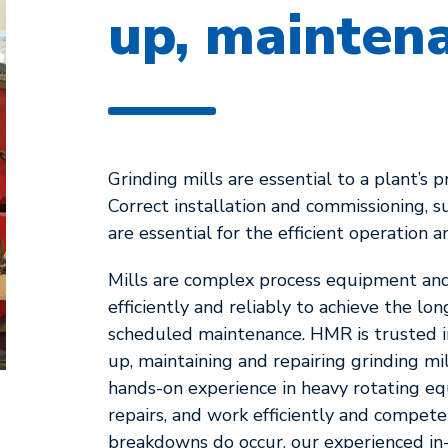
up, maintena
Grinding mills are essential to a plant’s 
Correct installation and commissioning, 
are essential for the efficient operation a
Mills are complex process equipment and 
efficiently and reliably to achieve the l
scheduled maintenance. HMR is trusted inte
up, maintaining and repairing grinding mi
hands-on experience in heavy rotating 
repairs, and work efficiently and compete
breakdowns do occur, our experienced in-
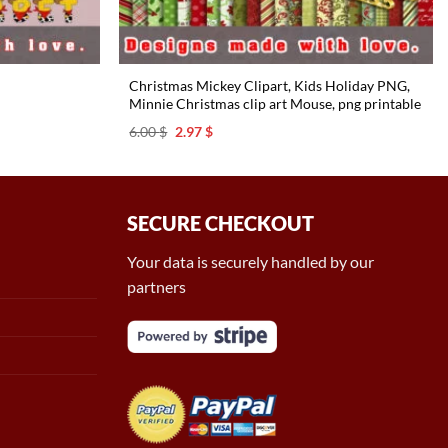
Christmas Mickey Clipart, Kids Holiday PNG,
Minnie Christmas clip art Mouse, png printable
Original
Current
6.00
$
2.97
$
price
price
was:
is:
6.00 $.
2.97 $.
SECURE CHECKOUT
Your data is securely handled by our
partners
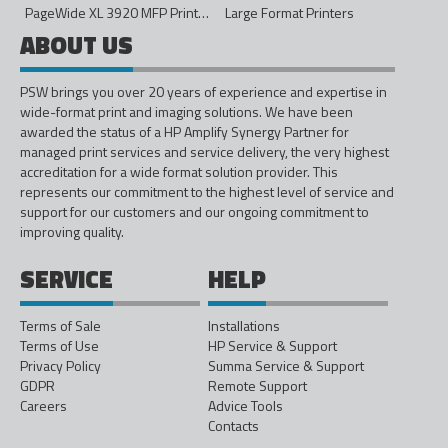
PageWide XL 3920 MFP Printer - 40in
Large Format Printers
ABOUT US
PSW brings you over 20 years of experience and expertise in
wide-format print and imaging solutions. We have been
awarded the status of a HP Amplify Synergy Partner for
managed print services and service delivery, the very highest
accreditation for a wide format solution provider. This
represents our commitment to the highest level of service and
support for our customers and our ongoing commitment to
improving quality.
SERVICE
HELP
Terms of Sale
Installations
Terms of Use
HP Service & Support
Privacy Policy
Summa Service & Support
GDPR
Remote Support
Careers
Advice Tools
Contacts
=======
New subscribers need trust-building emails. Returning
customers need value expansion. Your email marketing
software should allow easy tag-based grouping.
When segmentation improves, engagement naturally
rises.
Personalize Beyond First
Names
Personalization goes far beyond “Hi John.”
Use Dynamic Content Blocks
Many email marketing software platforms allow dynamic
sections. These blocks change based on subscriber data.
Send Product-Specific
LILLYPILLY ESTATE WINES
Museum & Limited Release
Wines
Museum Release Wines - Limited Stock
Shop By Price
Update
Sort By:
=======
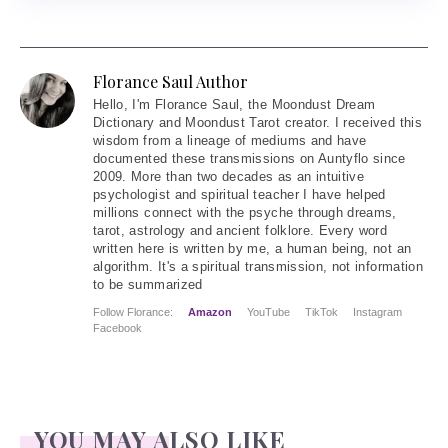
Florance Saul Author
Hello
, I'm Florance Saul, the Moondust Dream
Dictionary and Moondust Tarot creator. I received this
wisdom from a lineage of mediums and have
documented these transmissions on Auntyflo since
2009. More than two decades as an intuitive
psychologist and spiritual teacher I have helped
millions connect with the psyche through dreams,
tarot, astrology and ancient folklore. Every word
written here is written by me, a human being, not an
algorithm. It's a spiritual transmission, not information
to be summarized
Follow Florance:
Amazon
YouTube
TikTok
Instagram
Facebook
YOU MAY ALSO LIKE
=======
Beginning with the line that contains "breakdowns do occur, our", write out the lines of the material above exactly, and end with the line that contains "PSW brings you". Omit the pictures.

breakdowns do occur, our experienced in-
Christmas Mickey Clipart, Kids Holiday PNG,
Minnie Christmas clip art Mouse, png printable
Original
Current
6.00
$
2.97
$
price
price
was:
is:
6.00 $.
2.97 $.
SECURE CHECKOUT
Your data is securely handled by our
partners
PageWide XL 3920 MFP Printer - 40in
Large Format Printers
ABOUT US
PSW brings you over 20 years of experience and expertise in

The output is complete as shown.